Task brief
Report each line from the listing that the string "dětského" appears in.

Exercise input
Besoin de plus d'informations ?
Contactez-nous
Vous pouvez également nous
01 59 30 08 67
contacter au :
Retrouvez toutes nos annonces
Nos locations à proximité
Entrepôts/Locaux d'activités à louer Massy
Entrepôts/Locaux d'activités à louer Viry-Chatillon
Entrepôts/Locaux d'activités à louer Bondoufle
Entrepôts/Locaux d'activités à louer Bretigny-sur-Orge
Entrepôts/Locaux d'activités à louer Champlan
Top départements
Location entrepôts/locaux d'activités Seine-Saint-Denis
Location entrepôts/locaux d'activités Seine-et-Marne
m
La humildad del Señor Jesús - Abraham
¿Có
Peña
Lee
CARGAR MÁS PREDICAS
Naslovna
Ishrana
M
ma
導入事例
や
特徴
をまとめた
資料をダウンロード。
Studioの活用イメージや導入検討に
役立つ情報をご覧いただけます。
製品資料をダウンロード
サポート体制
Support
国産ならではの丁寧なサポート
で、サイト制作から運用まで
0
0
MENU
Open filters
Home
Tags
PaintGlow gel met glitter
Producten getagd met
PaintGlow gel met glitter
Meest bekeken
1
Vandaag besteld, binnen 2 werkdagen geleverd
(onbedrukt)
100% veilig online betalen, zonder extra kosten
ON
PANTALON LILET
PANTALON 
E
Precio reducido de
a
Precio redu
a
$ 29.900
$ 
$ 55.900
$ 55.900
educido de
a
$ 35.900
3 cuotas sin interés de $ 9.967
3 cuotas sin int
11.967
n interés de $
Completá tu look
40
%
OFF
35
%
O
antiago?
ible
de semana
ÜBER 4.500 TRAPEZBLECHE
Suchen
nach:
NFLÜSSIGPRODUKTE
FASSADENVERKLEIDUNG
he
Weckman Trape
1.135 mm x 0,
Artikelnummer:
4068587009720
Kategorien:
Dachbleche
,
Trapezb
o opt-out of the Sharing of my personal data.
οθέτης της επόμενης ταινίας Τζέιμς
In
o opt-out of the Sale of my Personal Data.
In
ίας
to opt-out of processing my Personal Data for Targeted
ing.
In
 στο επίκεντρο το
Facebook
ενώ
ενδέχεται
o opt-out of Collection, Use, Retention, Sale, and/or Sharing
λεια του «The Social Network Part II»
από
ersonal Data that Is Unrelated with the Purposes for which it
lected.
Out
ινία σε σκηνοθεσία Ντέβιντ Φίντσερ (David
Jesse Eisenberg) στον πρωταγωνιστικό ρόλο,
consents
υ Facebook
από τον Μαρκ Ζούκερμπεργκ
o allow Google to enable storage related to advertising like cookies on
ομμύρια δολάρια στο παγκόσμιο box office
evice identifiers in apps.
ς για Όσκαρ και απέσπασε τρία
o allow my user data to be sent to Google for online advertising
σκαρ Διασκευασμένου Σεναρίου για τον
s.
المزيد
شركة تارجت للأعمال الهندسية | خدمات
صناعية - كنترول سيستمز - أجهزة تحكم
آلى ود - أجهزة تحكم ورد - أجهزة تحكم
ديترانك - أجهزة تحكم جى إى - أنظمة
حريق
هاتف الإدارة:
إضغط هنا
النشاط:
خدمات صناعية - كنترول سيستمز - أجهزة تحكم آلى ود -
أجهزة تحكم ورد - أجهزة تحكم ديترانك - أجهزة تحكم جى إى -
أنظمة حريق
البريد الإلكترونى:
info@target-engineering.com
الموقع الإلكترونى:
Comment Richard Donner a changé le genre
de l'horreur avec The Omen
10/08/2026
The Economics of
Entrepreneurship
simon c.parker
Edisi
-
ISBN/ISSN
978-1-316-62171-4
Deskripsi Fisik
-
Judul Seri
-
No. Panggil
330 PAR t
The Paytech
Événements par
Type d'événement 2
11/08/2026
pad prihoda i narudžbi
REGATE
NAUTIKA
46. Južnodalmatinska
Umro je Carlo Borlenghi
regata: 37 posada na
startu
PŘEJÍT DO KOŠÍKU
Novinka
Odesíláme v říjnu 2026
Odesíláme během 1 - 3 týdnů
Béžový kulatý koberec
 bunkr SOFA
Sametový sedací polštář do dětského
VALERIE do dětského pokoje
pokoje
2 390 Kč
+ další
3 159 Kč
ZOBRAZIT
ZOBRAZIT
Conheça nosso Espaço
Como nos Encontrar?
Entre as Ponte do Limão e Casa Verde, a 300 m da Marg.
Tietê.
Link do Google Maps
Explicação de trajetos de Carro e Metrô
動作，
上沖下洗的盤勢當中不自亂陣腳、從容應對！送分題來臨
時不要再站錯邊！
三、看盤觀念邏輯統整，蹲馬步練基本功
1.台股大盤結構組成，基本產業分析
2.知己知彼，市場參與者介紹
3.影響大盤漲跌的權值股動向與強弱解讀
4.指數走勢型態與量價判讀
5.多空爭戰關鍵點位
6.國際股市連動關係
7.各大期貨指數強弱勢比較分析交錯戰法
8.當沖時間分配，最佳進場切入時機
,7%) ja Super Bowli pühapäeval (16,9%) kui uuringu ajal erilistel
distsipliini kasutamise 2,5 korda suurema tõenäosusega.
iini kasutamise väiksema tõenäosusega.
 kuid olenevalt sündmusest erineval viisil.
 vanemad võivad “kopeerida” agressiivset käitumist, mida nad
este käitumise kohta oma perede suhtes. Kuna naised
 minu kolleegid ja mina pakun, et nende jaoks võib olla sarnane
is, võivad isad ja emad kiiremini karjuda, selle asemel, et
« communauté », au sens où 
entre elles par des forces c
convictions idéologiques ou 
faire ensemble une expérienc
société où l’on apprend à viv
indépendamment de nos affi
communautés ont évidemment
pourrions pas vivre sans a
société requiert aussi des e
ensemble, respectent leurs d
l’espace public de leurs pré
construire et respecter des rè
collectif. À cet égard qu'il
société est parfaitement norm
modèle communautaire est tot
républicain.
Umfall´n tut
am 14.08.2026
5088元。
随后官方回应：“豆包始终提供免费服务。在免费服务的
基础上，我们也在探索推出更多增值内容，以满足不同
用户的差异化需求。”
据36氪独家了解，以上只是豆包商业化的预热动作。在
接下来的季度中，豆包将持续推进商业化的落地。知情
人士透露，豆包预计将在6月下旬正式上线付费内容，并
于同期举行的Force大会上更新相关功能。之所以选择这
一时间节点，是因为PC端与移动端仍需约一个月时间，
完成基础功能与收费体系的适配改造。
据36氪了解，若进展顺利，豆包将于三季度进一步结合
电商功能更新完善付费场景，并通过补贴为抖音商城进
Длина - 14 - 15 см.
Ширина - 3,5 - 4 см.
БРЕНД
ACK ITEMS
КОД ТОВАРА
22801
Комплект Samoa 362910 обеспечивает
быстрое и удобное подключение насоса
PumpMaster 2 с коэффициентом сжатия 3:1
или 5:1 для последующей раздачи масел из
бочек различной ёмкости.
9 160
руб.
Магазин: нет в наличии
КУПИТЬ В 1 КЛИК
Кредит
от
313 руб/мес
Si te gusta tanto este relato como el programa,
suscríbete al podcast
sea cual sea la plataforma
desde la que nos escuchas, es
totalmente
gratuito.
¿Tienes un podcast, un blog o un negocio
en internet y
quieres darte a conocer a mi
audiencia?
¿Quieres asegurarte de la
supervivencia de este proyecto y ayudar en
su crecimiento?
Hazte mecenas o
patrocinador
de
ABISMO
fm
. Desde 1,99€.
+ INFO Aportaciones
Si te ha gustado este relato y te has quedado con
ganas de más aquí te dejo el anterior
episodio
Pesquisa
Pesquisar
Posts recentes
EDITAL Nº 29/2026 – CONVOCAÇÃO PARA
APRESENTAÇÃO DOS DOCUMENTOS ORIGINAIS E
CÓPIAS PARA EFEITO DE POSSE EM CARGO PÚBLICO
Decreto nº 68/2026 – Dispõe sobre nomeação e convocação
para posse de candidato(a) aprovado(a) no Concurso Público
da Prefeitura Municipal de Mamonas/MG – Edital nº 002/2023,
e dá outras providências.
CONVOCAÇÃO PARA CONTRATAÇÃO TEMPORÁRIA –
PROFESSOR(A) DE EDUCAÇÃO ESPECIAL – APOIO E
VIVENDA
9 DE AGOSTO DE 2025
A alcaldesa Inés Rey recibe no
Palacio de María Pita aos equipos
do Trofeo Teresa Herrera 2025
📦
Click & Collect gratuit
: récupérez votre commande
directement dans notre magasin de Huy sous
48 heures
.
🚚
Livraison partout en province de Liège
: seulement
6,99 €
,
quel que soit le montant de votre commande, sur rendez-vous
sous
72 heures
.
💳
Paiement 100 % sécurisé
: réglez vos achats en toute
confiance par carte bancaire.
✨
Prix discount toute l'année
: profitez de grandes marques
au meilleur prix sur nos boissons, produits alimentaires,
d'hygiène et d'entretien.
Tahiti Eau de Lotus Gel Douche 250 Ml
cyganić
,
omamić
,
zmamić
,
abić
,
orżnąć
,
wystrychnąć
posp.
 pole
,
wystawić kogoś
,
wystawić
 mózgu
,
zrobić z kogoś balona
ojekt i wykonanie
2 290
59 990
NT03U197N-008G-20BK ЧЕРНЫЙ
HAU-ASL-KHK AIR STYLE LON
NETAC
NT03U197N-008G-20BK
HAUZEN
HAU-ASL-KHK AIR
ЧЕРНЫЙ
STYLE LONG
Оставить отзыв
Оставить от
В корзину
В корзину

Reply
Sametový sedací polštář do dětského
VALERIE do dětského pokoje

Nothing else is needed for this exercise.